The real genius of the show, though, was how it was eerily prescient, particularly in its depiction of the uneasy symbiosis between media megaconglomerates (FCC deregulation, anyone?) and indie outfits such as Bigtime TV, which was run by an old technopunk named Reg who lived in a trailer and whose production values resembled nothing so much as Web broadcasting. (Who would have guessed in the early 1980s that punks would be be old one day, given that they were all so busy overdosing on heroin at the time? Then again, waiting for streaming media to buffer on iFilm does feel like a codine bender. . .) Technology has made Max Headroom-style do-it-yourself media practical; today, there's nothing science-fiction about a man-portable TV studio with a real-time remote upload; all you'd need is a digital camera equipped with a wireless modem. The way Max goes from the computer world to peoples' TV sets is pretty much what the Internet would have been if Web TV had turned into anything other than a means of high-speed spam propagation. Even Edison's real-time mobile link with his "controller," British babe Amanda Pays, and her bottomless well of information has come to pass: Ever call a friend on your cell phone and ask them to Google something for you?

The other way in which Max Headroom is geek-deep is its nuanced look at what, exactly, it means to work in media.

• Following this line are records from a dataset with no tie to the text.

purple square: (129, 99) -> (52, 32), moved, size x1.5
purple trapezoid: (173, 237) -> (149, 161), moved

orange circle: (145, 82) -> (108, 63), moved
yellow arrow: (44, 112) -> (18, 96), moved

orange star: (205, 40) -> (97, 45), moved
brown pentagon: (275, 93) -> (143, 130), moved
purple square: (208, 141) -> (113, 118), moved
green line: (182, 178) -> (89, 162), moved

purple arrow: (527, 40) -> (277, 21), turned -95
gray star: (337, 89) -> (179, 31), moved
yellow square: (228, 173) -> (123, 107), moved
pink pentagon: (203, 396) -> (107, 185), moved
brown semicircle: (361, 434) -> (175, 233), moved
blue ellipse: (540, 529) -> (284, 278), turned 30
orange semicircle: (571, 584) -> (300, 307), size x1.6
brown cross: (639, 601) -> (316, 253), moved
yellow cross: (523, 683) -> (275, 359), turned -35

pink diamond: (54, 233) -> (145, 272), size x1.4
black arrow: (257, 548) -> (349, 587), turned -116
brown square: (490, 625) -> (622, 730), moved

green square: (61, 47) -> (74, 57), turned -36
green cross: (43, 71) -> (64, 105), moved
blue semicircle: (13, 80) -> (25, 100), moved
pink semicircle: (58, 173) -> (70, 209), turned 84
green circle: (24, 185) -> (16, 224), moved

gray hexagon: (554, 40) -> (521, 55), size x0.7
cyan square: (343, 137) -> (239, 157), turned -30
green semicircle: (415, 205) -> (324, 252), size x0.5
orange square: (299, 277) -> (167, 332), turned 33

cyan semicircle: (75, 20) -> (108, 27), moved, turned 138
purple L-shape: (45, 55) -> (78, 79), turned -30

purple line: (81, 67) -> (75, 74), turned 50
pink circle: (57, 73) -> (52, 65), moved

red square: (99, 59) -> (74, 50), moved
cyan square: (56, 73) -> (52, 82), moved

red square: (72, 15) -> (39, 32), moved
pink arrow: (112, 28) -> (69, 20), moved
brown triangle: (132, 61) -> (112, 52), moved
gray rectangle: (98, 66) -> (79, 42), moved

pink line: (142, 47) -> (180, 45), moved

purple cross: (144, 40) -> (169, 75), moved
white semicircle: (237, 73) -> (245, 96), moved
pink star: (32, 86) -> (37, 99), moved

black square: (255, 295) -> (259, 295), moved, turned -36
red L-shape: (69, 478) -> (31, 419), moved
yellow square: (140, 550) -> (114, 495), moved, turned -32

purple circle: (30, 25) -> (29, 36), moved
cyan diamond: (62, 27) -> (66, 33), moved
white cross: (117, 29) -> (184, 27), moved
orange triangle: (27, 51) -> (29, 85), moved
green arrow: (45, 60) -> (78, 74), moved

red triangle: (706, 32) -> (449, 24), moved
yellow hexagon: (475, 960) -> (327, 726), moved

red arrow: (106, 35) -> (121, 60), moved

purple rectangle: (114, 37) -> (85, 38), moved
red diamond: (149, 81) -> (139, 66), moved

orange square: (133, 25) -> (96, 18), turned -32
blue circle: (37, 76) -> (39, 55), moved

Edison works for Network 23, the biggest outfit around; he knows they're assholes, but he also knows that his chance of reaching the most people is by working through them. We are a nation of proto-celebrities: These days, no one makes art for the sake of art; everyone, even the revolutionaries, wants to be "discovered." However, most people start with authenticity, and then slowly sell out until they've "jumped the shark." Max, who was a corporate creation from the beginnng, took the opposite route: He started off as a corporate shill for music videos and Coca-Cola, and wound up being the centerpiece of one of the most subversive shows to ever make it onto prime time.

One last note: According to Tech TV, if you add up Bryce's date of birth and the age he supposedly was in the series, you find that Max Headroom was living in the year 2004. It's 'bout time Max made a little comeback, ain't it?

Just, please: No New Coke this time!